▸ **WHAT TO WORK ON**:
Return only the number of lines in the data below where the word "פתיחה" appears.

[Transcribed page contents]
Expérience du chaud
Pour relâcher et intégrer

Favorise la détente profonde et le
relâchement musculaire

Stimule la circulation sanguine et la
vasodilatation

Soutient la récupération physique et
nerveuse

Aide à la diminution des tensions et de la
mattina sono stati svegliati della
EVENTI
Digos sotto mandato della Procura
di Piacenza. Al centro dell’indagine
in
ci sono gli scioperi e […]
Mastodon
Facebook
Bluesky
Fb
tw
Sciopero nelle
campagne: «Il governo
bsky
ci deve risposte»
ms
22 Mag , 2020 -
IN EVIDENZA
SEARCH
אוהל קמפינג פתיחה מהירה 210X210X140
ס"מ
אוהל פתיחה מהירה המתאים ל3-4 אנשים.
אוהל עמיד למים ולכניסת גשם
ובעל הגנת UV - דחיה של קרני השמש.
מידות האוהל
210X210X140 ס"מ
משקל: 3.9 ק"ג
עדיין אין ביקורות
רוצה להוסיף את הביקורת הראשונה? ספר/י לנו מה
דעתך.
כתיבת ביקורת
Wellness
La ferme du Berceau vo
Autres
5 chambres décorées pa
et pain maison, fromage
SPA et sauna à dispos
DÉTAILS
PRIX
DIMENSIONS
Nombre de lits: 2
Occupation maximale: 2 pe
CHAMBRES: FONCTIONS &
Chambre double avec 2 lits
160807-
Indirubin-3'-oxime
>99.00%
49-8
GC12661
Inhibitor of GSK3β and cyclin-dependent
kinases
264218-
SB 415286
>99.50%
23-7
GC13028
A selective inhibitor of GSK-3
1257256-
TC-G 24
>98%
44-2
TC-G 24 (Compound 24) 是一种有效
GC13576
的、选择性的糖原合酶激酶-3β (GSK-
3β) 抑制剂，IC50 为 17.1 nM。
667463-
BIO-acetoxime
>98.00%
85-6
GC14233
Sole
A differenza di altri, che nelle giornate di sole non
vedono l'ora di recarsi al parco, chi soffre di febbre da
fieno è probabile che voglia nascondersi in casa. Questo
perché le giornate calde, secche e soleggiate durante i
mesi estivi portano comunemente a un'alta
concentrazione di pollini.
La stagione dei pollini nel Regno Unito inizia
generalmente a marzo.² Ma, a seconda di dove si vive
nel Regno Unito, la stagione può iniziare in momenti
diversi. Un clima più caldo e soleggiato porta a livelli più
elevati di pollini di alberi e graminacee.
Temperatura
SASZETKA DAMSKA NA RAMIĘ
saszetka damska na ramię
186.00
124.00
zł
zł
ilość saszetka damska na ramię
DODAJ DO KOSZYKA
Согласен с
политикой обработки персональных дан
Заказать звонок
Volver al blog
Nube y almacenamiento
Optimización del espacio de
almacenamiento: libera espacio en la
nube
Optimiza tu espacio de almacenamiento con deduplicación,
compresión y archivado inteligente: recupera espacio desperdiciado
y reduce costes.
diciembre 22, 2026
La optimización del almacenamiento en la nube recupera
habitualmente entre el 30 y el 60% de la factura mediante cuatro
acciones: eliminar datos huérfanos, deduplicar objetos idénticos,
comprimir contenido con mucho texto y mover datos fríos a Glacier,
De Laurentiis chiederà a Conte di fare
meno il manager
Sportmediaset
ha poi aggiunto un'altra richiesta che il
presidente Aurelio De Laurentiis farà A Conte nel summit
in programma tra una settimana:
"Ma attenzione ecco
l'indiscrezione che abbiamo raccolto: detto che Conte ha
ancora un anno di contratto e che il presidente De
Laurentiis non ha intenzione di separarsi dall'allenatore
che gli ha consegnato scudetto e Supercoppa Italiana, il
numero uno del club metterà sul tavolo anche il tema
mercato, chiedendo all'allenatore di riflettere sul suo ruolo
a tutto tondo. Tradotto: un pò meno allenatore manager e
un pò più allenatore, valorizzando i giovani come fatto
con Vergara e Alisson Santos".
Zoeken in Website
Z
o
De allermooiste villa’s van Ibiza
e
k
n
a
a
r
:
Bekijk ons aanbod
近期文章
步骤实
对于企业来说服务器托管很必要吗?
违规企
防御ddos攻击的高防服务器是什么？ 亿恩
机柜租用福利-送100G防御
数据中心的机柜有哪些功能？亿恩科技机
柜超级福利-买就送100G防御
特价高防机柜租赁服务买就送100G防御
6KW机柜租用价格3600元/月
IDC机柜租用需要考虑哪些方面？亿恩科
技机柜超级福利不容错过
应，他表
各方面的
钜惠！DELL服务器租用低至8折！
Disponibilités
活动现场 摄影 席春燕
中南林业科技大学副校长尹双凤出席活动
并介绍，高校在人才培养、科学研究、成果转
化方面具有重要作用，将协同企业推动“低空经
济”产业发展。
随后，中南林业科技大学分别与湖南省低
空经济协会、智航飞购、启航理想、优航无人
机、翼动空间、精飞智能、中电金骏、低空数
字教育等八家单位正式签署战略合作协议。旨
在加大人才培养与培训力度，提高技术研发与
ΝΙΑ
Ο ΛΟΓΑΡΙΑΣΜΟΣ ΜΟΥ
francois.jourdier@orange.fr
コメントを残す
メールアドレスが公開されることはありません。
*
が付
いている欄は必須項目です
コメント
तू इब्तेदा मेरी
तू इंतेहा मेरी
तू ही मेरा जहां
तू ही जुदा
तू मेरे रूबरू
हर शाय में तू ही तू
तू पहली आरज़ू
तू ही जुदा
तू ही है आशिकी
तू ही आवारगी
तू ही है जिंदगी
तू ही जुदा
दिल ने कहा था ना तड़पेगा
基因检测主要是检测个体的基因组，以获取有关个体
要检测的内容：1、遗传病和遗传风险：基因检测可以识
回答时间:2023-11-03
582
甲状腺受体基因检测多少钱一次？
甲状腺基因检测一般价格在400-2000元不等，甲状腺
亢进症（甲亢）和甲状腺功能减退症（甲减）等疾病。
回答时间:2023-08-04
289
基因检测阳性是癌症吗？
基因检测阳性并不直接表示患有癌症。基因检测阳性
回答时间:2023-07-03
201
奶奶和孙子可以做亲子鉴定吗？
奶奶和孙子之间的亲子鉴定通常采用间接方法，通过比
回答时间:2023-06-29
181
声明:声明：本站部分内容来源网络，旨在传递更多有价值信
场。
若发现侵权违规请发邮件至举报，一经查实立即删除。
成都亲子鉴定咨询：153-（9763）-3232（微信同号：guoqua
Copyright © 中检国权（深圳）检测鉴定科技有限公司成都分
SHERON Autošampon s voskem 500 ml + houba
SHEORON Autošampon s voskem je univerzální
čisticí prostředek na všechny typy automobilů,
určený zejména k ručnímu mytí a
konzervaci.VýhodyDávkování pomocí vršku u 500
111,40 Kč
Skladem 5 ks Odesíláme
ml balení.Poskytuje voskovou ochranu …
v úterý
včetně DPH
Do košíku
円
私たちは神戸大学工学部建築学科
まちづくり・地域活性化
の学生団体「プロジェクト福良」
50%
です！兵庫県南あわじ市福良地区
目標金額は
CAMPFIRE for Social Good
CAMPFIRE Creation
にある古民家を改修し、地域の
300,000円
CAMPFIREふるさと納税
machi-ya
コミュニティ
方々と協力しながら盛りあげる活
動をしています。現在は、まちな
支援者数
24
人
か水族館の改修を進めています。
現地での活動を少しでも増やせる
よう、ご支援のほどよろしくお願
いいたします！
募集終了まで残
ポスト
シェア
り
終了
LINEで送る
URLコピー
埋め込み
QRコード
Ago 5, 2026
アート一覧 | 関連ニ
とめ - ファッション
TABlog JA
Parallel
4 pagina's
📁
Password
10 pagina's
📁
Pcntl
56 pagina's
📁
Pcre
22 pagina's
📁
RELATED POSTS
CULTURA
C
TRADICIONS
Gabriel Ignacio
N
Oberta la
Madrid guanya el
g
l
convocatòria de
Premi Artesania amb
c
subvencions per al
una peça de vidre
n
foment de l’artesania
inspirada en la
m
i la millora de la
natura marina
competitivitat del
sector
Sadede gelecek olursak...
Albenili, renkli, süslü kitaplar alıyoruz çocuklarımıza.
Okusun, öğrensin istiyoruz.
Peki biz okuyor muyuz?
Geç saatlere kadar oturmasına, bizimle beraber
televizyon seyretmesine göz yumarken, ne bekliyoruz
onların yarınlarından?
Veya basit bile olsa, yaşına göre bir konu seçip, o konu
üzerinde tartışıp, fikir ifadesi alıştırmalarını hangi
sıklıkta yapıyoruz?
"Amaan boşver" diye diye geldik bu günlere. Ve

▸ **ANSWER SECTION**:
2